De allí deviene su seguidilla de fracasos hacia el final del año 2017, en términos de política internacional. Los ejemplos palmarios de que el mundo que concibe ya no existe, es que ni siquiera pudo presentar comunicados formales sobre los resultados de las anodinas reuniones en Buenos Aires, del G-20 y la OMC, ni acordar los elementos constitutivos de un tratado de libre comercio entre el Mercosur y la Unión Europea, lo cual no hace más que ratificar que el mundo ya no funciona como antes.

Resulta evidente que el gobierno se ve inhabilitado para comprenderlo, y que la realidad no le hace mella a su equivocada concepción.

Nos quieren integrar a un mundo que ya no existe

La inserción internacional de la Argentina, a inicios del siglo pasado, estuvo signada por la voluntad que tenían los sectores dominantes de ubicar su producción primaria en mercados con economías complementarias. Ello tipificó el conjunto del aparato productivo local, cuyas tensiones se expresaron en una consigna que, sin ser totalmente explicativa, reflejaba una antinomia de manera clara y didáctica: "industria versus campo".

A todas luces, no es distinta la mirada actual del gobierno nacional, a juzgar por su percepción del contexto global.

Pero la realidad es otra. Terminado el orden internacional surgido del Consenso de Washington, así como el rol de los organismos internacionales derivados de los acuerdos de Bretton Woods, quedan claramente expuestas dos posiciones antitéticas: una, la del gobierno argentino, como continuidad del comportamiento pasado, y otra que refleja realmente el nuevo paradigma vigente en el mundo.

En este marco, es imprescindible repensar esa inserción de nuestro país, lo que inevitablemente incluye las alianzas regionales y subregionales, así como la problemática que deviene de determinar cuáles economías son complementarias, y cuáles competitivas.

Las nuevas reglas del comercio mundial abren importantes perspectivas para la toma de decisiones autónomas, respecto de las posibilidades de un crecimiento armónico de todos los sectores de actividad (industria, campo y servicios), privilegiando los intereses nacionales.

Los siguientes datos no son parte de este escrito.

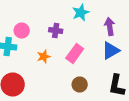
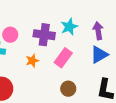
cyan star: (81, 13) -> (69, 27), moved
purple cross: (56, 31) -> (44, 35), size x1.5

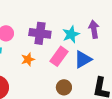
cyan star: (69, 27) -> (71, 34), moved
blue triangle: (99, 55) -> (83, 59), moved

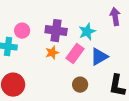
purple arrow: (94, 29) -> (115, 17), moved
orange star: (28, 59) -> (52, 53), moved

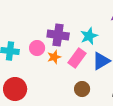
pink circle: (22, 31) -> (37, 48), moved

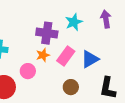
cyan star: (89, 36) -> (74, 22), moved
pink circle: (37, 48) -> (28, 71), moved

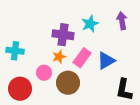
brown circle: (71, 87) -> (68, 83), moved, size x1.5

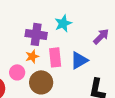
purple arrow: (122, 21) -> (101, 36), moved, turned 54
pink rectangle: (82, 58) -> (55, 57), turned -42

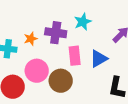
orange star: (32, 56) -> (31, 39), moved
pink circle: (17, 72) -> (37, 71), size x1.5

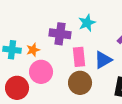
orange star: (31, 39) -> (33, 50), moved
brown circle: (61, 81) -> (80, 83), moved

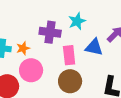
blue triangle: (103, 60) -> (94, 47), moved, turned 42

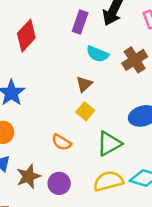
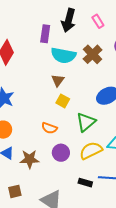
cyan semicircle: (98, 54) -> (63, 55), size x1.4
brown star: (29, 176) -> (29, 159), turned 30
purple circle: (59, 183) -> (61, 153), moved

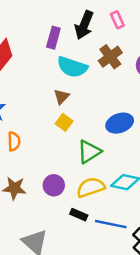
pink rectangle: (98, 21) -> (117, 20), moved
brown cross: (93, 54) -> (110, 57), moved
orange semicircle: (49, 128) -> (14, 141), moved, turned -119
black rectangle: (85, 183) -> (79, 215), moved

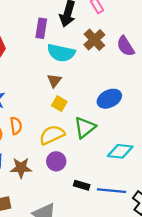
yellow semicircle: (91, 187) -> (52, 135), moved

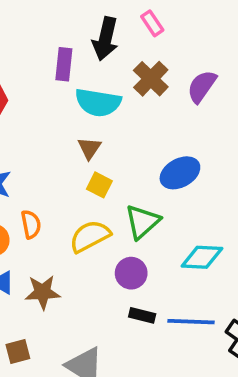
purple semicircle: (125, 46) -> (202, 86), turned 70
purple circle: (56, 161) -> (131, 273), moved

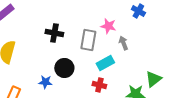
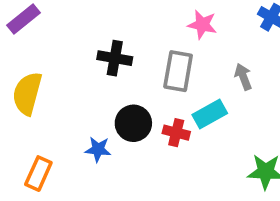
pink star: (108, 26) -> (202, 25), moved
red cross: (99, 85) -> (176, 133), moved

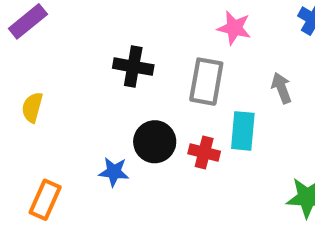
yellow semicircle: (27, 93) -> (32, 107), size x0.6
cyan rectangle: (210, 114) -> (243, 131), turned -56

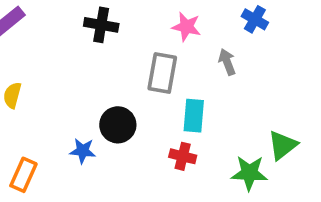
black cross: (133, 67) -> (101, 25), moved
gray arrow: (281, 88) -> (227, 62), moved
red cross: (204, 152) -> (183, 156), moved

Es una oportunidad de generar condiciones que, en lo económico, permitan negocios rentables para el conjunto de las empresas, lo cual redundará en una mejora de las condiciones generales de la economía nacional. Pero hay que saber aprovecharla, y para ello, deben hacerse los análisis precisos que permitan:

► caracterizar correctamente la situación global,

► entender las especificidades de cada uno de los mercados nacionales que integran el mundo y,

► posibilitar, una vez restituidos los equilibrios macroeconómicos, la concreción de buenos negocios por parte de las empresas, lo que constituye, a no dudarlo, la base del desarrollo.

Es nuestro deseo que comencemos a transitar este camino en el año que se inicia.



¹ El G-20 o grupo de los 20 es un foro de 19 países, más la Unión Europea, donde se reúnen regularmente, desde 1999, jefes de Estado (o Gobierno), gobernadores de bancos centrales y ministros de finanzas. Está constituido por siete de los países más industrializados —Alemania, Canadá, Estados Unidos, Francia, Italia, Japón y Reino Unido (G- 7), más Rusia (G-8) más once países de todas las regiones del mundo. Además, cada año participan como invitados España, el país que ocupe la presidencia de la ASEAN, dos países africanos (el que preside la Unión Africana y un representante de la Nueva Alianza para el desarrollo de África y un país (a veces más de uno) invitado por la presidencia, por lo general de su propia región.